The Singapore Airshow (from Feb 6-9) has been devoid of any major aircraft deals, save for a USD120 million ATR contract from Bangkok Airways for four turboprop planes from the Italian manufacturer and two orders from Malaysia’s Berjaya Hotels & Resorts. It’s not a big deal. Really.
There was a smaller but significant deal: US-based HondaJet struck a deal with France’s air taxi company Wijet for 16 planes. The company showcased its 7-seater business jet, each with a catalogue price of USD4.9 million, at the Changi Exhibition Centre.
But back to the tiger show…
Brazilian plane maker Embraer brought its hard-nosed “tiger” – the latest E190-E2 aircraft – to the airshow. The “tiger”, also dubbed “profit hunter”, was possibly the most photographed item on static display. Read more about it here.
The E2 is Embraer’s latest iteration of its popular E-jet series, used mostly in North America and Europe. The first E2 jet is slated for delivery to Norwegian carrier Wideroe this coming spring.
The airshow pitted Embraer’s products against its biggest and fiercest rival, Canada’s Bombardier.
On offer from Bombardier is the C Series, namely the -100 and -300 variants, although only the CS300 was on display at the airshow, in air Baltic livery. It is an impressive plane, with a very comfortable cabin (we didn’t like the middle seat, though) and a sleek cockpit.
The market for regional jets is small. It’s a niche market but one that has a big upside in Asia, particularly Southeast Asia where many countries are archipelagic in nature.
There’s a lot to be said about right-sizing in a marketplace marked by overcapacity. Regional planes are a lot cheaper to operate and much more fuel-efficient. It’s a matter of time before some airlines in the region look at flying the right size, right type of aircraft.
It’s becoming a crowded market for regional jet players. Bombardier and Embraer aside, Mitsubishi remains optimistic about its MRJ plane, which has been delayed five times. The Japanese company aims to sell over 650 of the MRJs. It’s unlikely to happen.
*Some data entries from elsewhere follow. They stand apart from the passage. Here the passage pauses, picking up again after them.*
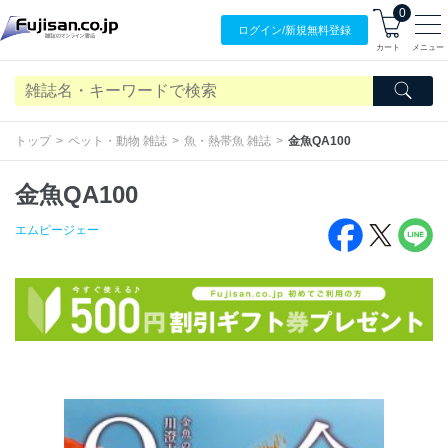
0
ログイン/
新規無料
登録
カート
メニュー
トップ
ペット・動物 雑誌
魚・熱帯魚 雑誌
金魚QA100
金魚QA100
エムピージェー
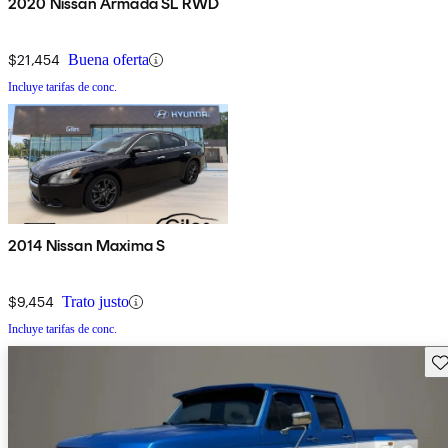
2020 Nissan Armada SL RWD
$21,454
Buena oferta
Incluye tarifas de conc.
2014 Nissan Maxima S
$9,454
Trato justo
Incluye tarifas de conc.
Gu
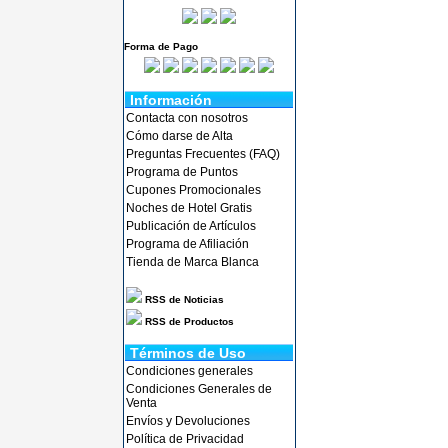
Forma de Pago
Información
Contacta con nosotros
Cómo darse de Alta
Preguntas Frecuentes (FAQ)
Programa de Puntos
Cupones Promocionales
Noches de Hotel Gratis
Publicación de Artículos
Programa de Afiliación
Tienda de Marca Blanca
RSS de Noticias
RSS de Productos
Términos de Uso
Condiciones generales
Condiciones Generales de
Venta
Envíos y Devoluciones
Política de Privacidad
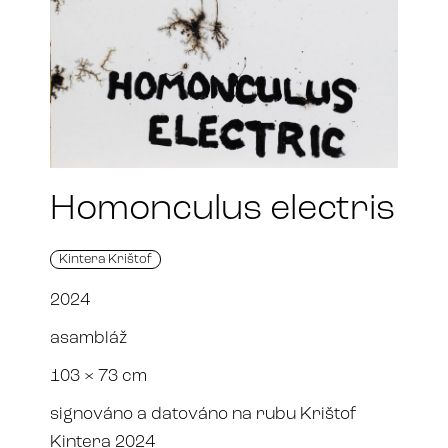
Homonculus electris
Kintera Krištof
2024
asambláž
103 × 73 cm
signováno a datováno na rubu Krištof
Kintera 2024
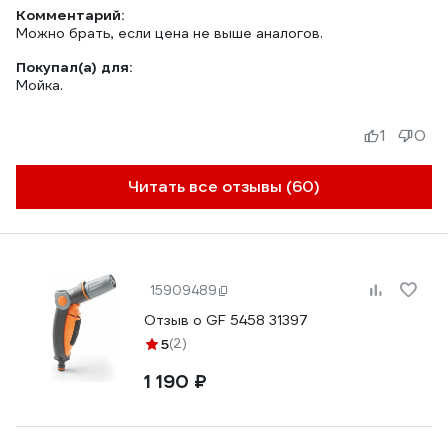
Комментарий:
Можно брать, если цена не выше аналогов.
Покупал(а) для:
Мойка.
1
0
Читать все отзывы (60)
15909489
Отзыв о GF 5458 31397
5
(2)
1 190 ₽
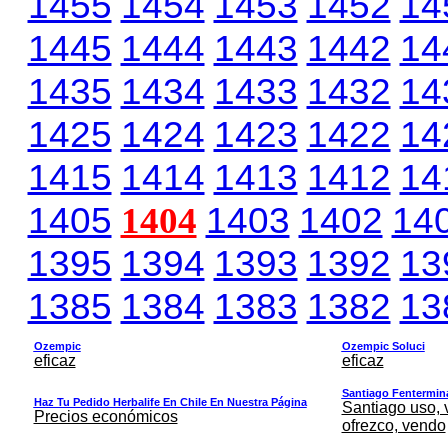
1455
1454
1453
1452
14
1445
1444
1443
1442
14
1435
1434
1433
1432
14
1425
1424
1423
1422
14
1415
1414
1413
1412
14
1405
1404
1403
1402
14
1395
1394
1393
1392
13
1385
1384
1383
1382
13
Ozempic
Ozempic Soluci
eficaz
eficaz
Santiago Fentermina,
Haz Tu Pedido Herbalife En Chile En Nuestra Página
Santiago uso, 
Precios económicos
ofrezco, vendo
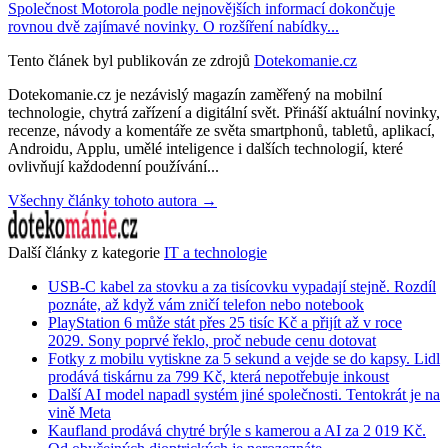
Společnost Motorola podle nejnovějších informací dokončuje
rovnou dvě zajímavé novinky. O rozšíření nabídky...
Tento článek byl publikován ze zdrojů
Dotekomanie.cz
Dotekomanie.cz je nezávislý magazín zaměřený na mobilní
technologie, chytrá zařízení a digitální svět. Přináší aktuální novinky,
recenze, návody a komentáře ze světa smartphonů, tabletů, aplikací,
Androidu, Applu, umělé inteligence i dalších technologií, které
ovlivňují každodenní používání...
Všechny články tohoto autora →
Další články z kategorie
IT a technologie
USB-C kabel za stovku a za tisícovku vypadají stejně. Rozdíl
poznáte, až když vám zničí telefon nebo notebook
PlayStation 6 může stát přes 25 tisíc Kč a přijít až v roce
2029. Sony poprvé řeklo, proč nebude cenu dotovat
Fotky z mobilu vytiskne za 5 sekund a vejde se do kapsy. Lidl
prodává tiskárnu za 799 Kč, která nepotřebuje inkoust
Další AI model napadl systém jiné společnosti. Tentokrát je na
vině Meta
Kaufland prodává chytré brýle s kamerou a AI za 2 019 Kč.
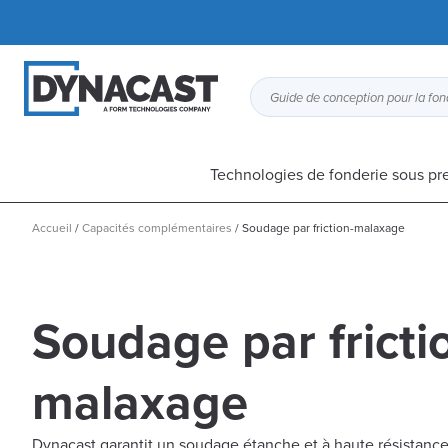
Technologies de fonderie sous pr
Accueil
/
Capacités complémentaires
/
Soudage par friction-malaxage
Soudage par fricti
malaxage
Dynacast garantit un soudage étanche et à haute résistance qu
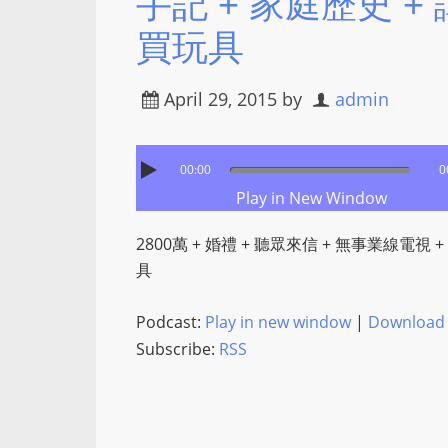
手記 + 家庭歷史 +
買玩具
April 29, 2015
by
admin
00:00
0
Play in New Window
2800萬 + 婚禮 + 聽眾來信 + 無事業線電視 
具
Podcast:
Play in new window
|
Download
Subscribe:
RSS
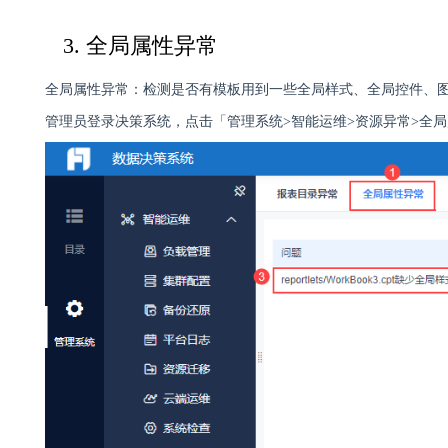
3. 全局属性异常
全局属性异常：检测是否有模板用到一些全局样式、全局控件、
管理员登录决策系统，点击「管理系统>智能运维>资源异常>全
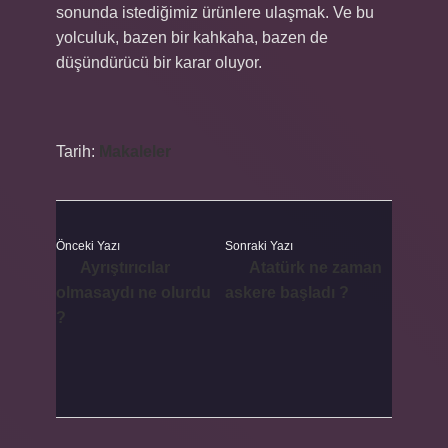
sonunda istediğimiz ürünlere ulaşmak. Ve bu
yolculuk, bazen bir kahkaha, bazen de
düşündürücü bir karar oluyor.
Tarih:
Makaleler
Önceki Yazı
Sonraki Yazı
Ayrıştırıcılar
Atatürk ne zaman
olmasaydı ne olurdu
askere başladı ?
?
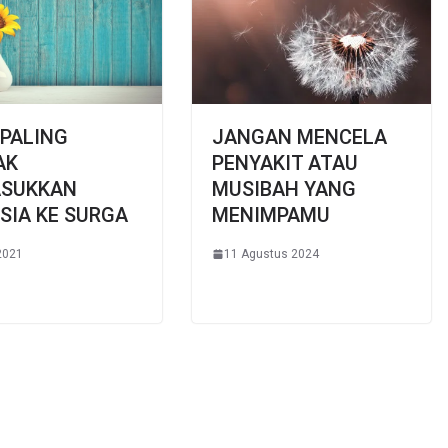
PALING
JANGAN MENCELA
AK
PENYAKIT ATAU
SUKKAN
MUSIBAH YANG
SIA KE SURGA
MENIMPAMU
2021
11 Agustus 2024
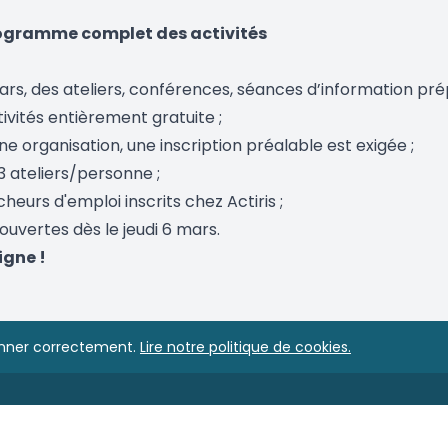
programme complet des activités
 mars, des ateliers, conférences, séances d’information pr
tivités entièrement gratuite ;
ne organisation, une inscription préalable est exigée ;
 3 ateliers/personne ;
heurs d'emploi inscrits chez Actiris ;
 ouvertes dès le jeudi 6 mars.
igne !
ionner correctement.
Lire notre politique de cookies.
China is a ripe market for regional aircraft and the Chinese has come up with its own model, the ARJ21 made by local state-owned manufacturer Comac. The Russians are at it, too, with the Sukhoi Superjet 100.
But the battle royale will be between the Bombardier CSeries (with Airbus soon to provide the know-how) and Embraer’s E2 (perhaps soon to be acquired by Boeing?)…
Embraer and Boeing have been careful with their words, about any potential tie-up. The Brazilians have got a good thing going. Let’s see if the price reflects that.